The journey in a stolen BMW into the wintry wasteland of Russia ends with a bank robbery and the death of four friends in Bimmer (Bumer) by Russian director Pyotr Buslow; a successful Danish architect takes stock of his life and commits suicide in Day and night (Dag og Nat) by Simon Staho (Denmark). Sham existences destroy romantic relationships in the Swedish middle-class environment in Details (Detaljer) by Kristian Petri (Sweden). A week in a Dublin snack bar shows that the next day can always be even worse than the previous one The Halo Effect by Lance Daly (Ireland); the journey with his father’s coffin from Montreal to where he spent his childhood in Lebanon confronts a young man with the terrible truth that his mother committed suicide after his birth in Tideline (Littoral) by Wajdi Mouawad (Canada/Lebanon); and the young Chinaman, who, when visiting his home village after many long years of absence, meets the great love of his youth, crippled and married to the deaf and dumb gooseherd in Nuan by Huo Jianqi (China).

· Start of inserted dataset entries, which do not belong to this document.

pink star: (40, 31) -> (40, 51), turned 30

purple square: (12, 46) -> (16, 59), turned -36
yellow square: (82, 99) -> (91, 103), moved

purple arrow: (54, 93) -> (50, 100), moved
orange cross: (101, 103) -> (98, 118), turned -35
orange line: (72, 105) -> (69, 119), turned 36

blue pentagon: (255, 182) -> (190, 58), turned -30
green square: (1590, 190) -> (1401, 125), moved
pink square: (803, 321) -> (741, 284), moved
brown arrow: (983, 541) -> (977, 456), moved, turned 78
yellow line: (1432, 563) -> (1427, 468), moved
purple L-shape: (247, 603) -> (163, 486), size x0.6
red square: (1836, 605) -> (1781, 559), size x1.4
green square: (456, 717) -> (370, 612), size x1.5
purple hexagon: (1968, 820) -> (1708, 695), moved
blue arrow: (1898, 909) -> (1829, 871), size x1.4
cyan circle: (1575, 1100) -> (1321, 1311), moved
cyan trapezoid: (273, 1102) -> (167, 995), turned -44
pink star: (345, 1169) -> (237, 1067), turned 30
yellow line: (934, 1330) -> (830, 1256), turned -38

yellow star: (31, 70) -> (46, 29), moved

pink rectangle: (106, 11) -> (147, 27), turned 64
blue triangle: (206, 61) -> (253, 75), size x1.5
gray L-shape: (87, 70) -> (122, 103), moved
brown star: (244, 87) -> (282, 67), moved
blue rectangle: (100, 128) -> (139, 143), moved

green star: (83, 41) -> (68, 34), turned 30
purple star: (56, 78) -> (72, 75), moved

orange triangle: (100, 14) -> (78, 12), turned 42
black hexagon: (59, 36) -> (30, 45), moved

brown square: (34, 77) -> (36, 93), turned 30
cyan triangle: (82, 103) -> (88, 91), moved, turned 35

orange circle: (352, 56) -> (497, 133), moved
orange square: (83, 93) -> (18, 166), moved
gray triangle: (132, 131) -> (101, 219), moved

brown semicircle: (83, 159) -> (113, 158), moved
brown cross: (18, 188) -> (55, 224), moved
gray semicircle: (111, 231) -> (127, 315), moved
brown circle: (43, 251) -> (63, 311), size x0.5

In Norway we make the acquaintance of a husband under stress, a frustrated priest, an overworked single mother and a deceived wife in Chlorox, Ammonia & Coffee! (Salto, salmiakk og kaffe!) by Mona J. Hoel (Norway).

And then there was Ziggy in Doo Wop, a loser, struggling his way through life in Paris, permanently searching for a little friendship, a little love, a little money, and a little respect and always on the verge of crashing. But he doesn’t crash. He holds himself above water with his naïve optimism. He can find a smile for this cursed life. He has no illusions, but he allows himself the luxury of dreams. This, and music, keep him alive; a ray of hope in this dark landscape, in which the overwhelming majority of the cinematic stories of the Film Competition Mannheim-Heidelberg take place. The FIPRESCI-Jury awarded the price to David Lanzmanns’s Doo Wop . What conclusions could we draw from this?